- _TASK DESCRIPTION_
Every record that follows should be output exactly as it is given.

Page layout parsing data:
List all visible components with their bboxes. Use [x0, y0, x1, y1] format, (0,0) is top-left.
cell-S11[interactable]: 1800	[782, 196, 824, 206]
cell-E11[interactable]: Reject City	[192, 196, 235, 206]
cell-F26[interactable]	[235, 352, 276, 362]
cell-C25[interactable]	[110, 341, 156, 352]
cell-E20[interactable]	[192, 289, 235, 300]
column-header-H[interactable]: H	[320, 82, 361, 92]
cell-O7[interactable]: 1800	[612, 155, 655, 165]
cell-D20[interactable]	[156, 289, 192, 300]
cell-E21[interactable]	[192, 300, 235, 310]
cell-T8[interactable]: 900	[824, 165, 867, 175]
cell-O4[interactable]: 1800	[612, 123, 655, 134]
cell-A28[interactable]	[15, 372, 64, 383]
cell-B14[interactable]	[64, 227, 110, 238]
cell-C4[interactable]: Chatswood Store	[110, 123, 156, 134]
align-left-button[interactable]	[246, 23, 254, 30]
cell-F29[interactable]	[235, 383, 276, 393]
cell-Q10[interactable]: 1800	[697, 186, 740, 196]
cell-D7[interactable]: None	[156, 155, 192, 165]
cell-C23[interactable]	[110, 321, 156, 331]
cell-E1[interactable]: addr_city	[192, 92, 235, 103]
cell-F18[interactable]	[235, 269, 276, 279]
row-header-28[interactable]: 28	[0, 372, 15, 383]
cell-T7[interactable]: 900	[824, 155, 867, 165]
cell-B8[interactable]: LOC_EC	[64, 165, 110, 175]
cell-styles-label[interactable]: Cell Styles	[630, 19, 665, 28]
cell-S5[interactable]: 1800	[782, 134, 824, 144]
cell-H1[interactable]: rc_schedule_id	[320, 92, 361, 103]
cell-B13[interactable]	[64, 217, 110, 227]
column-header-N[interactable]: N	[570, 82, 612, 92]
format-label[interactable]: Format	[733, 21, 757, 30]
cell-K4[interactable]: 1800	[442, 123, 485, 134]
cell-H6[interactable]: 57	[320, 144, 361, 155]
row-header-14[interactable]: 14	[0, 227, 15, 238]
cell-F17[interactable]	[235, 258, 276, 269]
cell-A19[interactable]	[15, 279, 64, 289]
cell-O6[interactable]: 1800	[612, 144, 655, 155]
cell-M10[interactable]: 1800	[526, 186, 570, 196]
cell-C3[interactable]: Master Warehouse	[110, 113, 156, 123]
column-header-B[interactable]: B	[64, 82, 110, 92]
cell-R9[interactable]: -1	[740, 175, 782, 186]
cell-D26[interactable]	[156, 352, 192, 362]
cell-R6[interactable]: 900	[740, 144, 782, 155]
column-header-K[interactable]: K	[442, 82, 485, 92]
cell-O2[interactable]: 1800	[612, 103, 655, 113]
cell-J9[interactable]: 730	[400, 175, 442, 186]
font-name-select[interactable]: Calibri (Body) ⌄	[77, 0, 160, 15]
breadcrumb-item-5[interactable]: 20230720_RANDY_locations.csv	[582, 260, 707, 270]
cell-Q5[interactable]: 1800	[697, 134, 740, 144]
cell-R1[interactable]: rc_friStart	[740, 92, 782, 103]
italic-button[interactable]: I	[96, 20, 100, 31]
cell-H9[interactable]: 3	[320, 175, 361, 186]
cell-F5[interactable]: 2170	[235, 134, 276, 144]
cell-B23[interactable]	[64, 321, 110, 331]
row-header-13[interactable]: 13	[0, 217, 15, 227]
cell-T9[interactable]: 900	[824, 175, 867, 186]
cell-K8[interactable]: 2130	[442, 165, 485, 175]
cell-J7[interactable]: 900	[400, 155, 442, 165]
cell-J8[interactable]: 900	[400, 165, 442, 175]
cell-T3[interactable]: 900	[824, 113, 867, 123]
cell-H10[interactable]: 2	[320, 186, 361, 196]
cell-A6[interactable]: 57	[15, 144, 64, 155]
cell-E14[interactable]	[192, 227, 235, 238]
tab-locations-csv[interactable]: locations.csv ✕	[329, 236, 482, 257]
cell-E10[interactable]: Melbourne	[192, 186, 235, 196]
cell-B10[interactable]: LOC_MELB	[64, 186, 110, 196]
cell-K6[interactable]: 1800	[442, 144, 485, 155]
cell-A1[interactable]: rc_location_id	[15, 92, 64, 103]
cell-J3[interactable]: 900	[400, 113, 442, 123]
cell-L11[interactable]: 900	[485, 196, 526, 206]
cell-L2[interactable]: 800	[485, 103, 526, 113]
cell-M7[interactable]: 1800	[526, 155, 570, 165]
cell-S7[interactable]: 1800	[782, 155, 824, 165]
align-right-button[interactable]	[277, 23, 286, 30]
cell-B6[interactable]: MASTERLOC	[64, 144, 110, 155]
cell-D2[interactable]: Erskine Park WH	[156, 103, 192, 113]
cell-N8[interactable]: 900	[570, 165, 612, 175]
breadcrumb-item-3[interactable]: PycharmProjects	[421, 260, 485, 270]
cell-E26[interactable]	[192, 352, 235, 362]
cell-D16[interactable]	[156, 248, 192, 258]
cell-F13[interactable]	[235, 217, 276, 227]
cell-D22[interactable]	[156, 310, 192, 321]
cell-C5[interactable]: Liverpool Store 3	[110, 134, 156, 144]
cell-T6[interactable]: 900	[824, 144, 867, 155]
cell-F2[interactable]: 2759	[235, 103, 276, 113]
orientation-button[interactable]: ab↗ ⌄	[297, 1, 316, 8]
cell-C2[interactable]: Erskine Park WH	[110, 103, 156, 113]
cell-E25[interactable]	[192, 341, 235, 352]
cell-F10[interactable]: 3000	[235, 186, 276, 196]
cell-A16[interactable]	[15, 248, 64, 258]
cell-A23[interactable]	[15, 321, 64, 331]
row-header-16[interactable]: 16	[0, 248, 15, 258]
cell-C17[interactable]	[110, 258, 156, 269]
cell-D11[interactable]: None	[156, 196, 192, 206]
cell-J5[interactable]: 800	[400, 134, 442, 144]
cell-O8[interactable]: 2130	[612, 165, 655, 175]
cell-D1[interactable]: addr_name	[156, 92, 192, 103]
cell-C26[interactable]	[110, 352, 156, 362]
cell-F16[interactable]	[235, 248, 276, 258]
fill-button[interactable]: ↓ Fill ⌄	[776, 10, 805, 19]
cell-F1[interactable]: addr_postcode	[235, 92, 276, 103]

- _RESULT FOR THIS EXERCISE_
List all visible components with their bboxes. Use [x0, y0, x1, y1] format, (0,0) is top-left.
cell-S11[interactable]: 1800	[782, 196, 824, 206]
cell-E11[interactable]: Reject City	[192, 196, 235, 206]
cell-F26[interactable]	[235, 352, 276, 362]
cell-C25[interactable]	[110, 341, 156, 352]
cell-E20[interactable]	[192, 289, 235, 300]
column-header-H[interactable]: H	[320, 82, 361, 92]
cell-O7[interactable]: 1800	[612, 155, 655, 165]
cell-D20[interactable]	[156, 289, 192, 300]
cell-E21[interactable]	[192, 300, 235, 310]
cell-T8[interactable]: 900	[824, 165, 867, 175]
cell-O4[interactable]: 1800	[612, 123, 655, 134]
cell-A28[interactable]	[15, 372, 64, 383]
cell-B14[interactable]	[64, 227, 110, 238]
cell-C4[interactable]: Chatswood Store	[110, 123, 156, 134]
align-left-button[interactable]	[246, 23, 254, 30]
cell-F29[interactable]	[235, 383, 276, 393]
cell-Q10[interactable]: 1800	[697, 186, 740, 196]
cell-D7[interactable]: None	[156, 155, 192, 165]
cell-C23[interactable]	[110, 321, 156, 331]
cell-E1[interactable]: addr_city	[192, 92, 235, 103]
cell-F18[interactable]	[235, 269, 276, 279]
row-header-28[interactable]: 28	[0, 372, 15, 383]
cell-T7[interactable]: 900	[824, 155, 867, 165]
cell-B8[interactable]: LOC_EC	[64, 165, 110, 175]
cell-styles-label[interactable]: Cell Styles	[630, 19, 665, 28]
cell-S5[interactable]: 1800	[782, 134, 824, 144]
cell-H1[interactable]: rc_schedule_id	[320, 92, 361, 103]
cell-B13[interactable]	[64, 217, 110, 227]
column-header-N[interactable]: N	[570, 82, 612, 92]
format-label[interactable]: Format	[733, 21, 757, 30]
cell-K4[interactable]: 1800	[442, 123, 485, 134]
cell-H6[interactable]: 57	[320, 144, 361, 155]
row-header-14[interactable]: 14	[0, 227, 15, 238]
cell-F17[interactable]	[235, 258, 276, 269]
cell-A19[interactable]	[15, 279, 64, 289]
cell-O6[interactable]: 1800	[612, 144, 655, 155]
cell-M10[interactable]: 1800	[526, 186, 570, 196]
cell-C3[interactable]: Master Warehouse	[110, 113, 156, 123]
column-header-B[interactable]: B	[64, 82, 110, 92]
cell-R9[interactable]: -1	[740, 175, 782, 186]
cell-D26[interactable]	[156, 352, 192, 362]
cell-R6[interactable]: 900	[740, 144, 782, 155]
column-header-K[interactable]: K	[442, 82, 485, 92]
cell-O2[interactable]: 1800	[612, 103, 655, 113]
cell-J9[interactable]: 730	[400, 175, 442, 186]
font-name-select[interactable]: Calibri (Body) ⌄	[77, 0, 160, 15]
breadcrumb-item-5[interactable]: 20230720_RANDY_locations.csv	[582, 260, 707, 270]
cell-Q5[interactable]: 1800	[697, 134, 740, 144]
cell-R1[interactable]: rc_friStart	[740, 92, 782, 103]
italic-button[interactable]: I	[96, 20, 100, 31]
cell-H9[interactable]: 3	[320, 175, 361, 186]
cell-F5[interactable]: 2170	[235, 134, 276, 144]
cell-B23[interactable]	[64, 321, 110, 331]
row-header-13[interactable]: 13	[0, 217, 15, 227]
cell-T9[interactable]: 900	[824, 175, 867, 186]
cell-K8[interactable]: 2130	[442, 165, 485, 175]
cell-J7[interactable]: 900	[400, 155, 442, 165]
cell-J8[interactable]: 900	[400, 165, 442, 175]
cell-T3[interactable]: 900	[824, 113, 867, 123]
cell-H10[interactable]: 2	[320, 186, 361, 196]
cell-A6[interactable]: 57	[15, 144, 64, 155]
cell-E14[interactable]	[192, 227, 235, 238]
tab-locations-csv[interactable]: locations.csv ✕	[329, 236, 482, 257]
cell-E10[interactable]: Melbourne	[192, 186, 235, 196]
cell-B10[interactable]: LOC_MELB	[64, 186, 110, 196]
cell-K6[interactable]: 1800	[442, 144, 485, 155]
cell-A1[interactable]: rc_location_id	[15, 92, 64, 103]
cell-J3[interactable]: 900	[400, 113, 442, 123]
cell-L11[interactable]: 900	[485, 196, 526, 206]
cell-L2[interactable]: 800	[485, 103, 526, 113]
cell-M7[interactable]: 1800	[526, 155, 570, 165]
cell-S7[interactable]: 1800	[782, 155, 824, 165]
align-right-button[interactable]	[277, 23, 286, 30]
cell-B6[interactable]: MASTERLOC	[64, 144, 110, 155]
cell-D2[interactable]: Erskine Park WH	[156, 103, 192, 113]
cell-N8[interactable]: 900	[570, 165, 612, 175]
breadcrumb-item-3[interactable]: PycharmProjects	[421, 260, 485, 270]
cell-E26[interactable]	[192, 352, 235, 362]
cell-D16[interactable]	[156, 248, 192, 258]
cell-F13[interactable]	[235, 217, 276, 227]
cell-D22[interactable]	[156, 310, 192, 321]
cell-C5[interactable]: Liverpool Store 3	[110, 134, 156, 144]
cell-T6[interactable]: 900	[824, 144, 867, 155]
cell-F2[interactable]: 2759	[235, 103, 276, 113]
orientation-button[interactable]: ab↗ ⌄	[297, 1, 316, 8]
cell-C2[interactable]: Erskine Park WH	[110, 103, 156, 113]
cell-E25[interactable]	[192, 341, 235, 352]
cell-F10[interactable]: 3000	[235, 186, 276, 196]
cell-A16[interactable]	[15, 248, 64, 258]
cell-A23[interactable]	[15, 321, 64, 331]
row-header-16[interactable]: 16	[0, 248, 15, 258]
cell-C17[interactable]	[110, 258, 156, 269]
cell-D11[interactable]: None	[156, 196, 192, 206]
cell-J5[interactable]: 800	[400, 134, 442, 144]
cell-O8[interactable]: 2130	[612, 165, 655, 175]
cell-D1[interactable]: addr_name	[156, 92, 192, 103]
cell-C26[interactable]	[110, 352, 156, 362]
cell-F16[interactable]	[235, 248, 276, 258]
fill-button[interactable]: ↓ Fill ⌄	[776, 10, 805, 19]
cell-F1[interactable]: addr_postcode	[235, 92, 276, 103]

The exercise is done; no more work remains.